Work order:
Would you give back exactly the lines from the line with "to third-party bought Nursing" through the end of the entries below, both included, but none of the pictures?

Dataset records
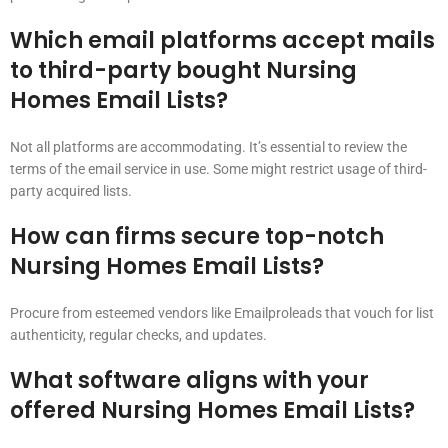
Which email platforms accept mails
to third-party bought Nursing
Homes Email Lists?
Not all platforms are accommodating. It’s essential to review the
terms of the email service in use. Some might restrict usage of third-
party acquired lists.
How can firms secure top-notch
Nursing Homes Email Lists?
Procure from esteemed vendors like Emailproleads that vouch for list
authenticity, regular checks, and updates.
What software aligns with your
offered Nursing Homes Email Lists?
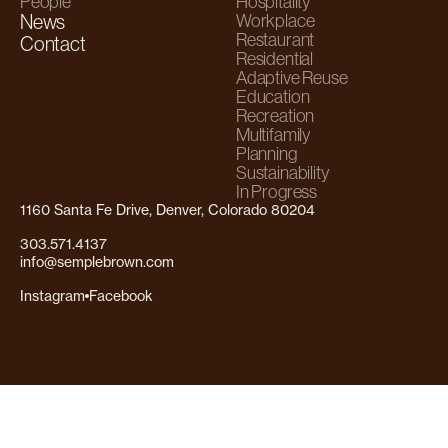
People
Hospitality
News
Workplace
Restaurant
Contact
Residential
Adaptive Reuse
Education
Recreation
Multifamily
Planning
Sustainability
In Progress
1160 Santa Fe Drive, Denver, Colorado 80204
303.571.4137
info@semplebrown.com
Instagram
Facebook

Output:
to third-party bought Nursing
Homes Email Lists?
Not all platforms are accommodating. It’s essential to review the
terms of the email service in use. Some might restrict usage of third-
party acquired lists.
How can firms secure top-notch
Nursing Homes Email Lists?
Procure from esteemed vendors like Emailproleads that vouch for list
authenticity, regular checks, and updates.
What software aligns with your
offered Nursing Homes Email Lists?
People
Hospitality
News
Workplace
Restaurant
Contact
Residential
Adaptive Reuse
Education
Recreation
Multifamily
Planning
Sustainability
In Progress
1160 Santa Fe Drive, Denver, Colorado 80204
303.571.4137
info@semplebrown.com
Instagram
Facebook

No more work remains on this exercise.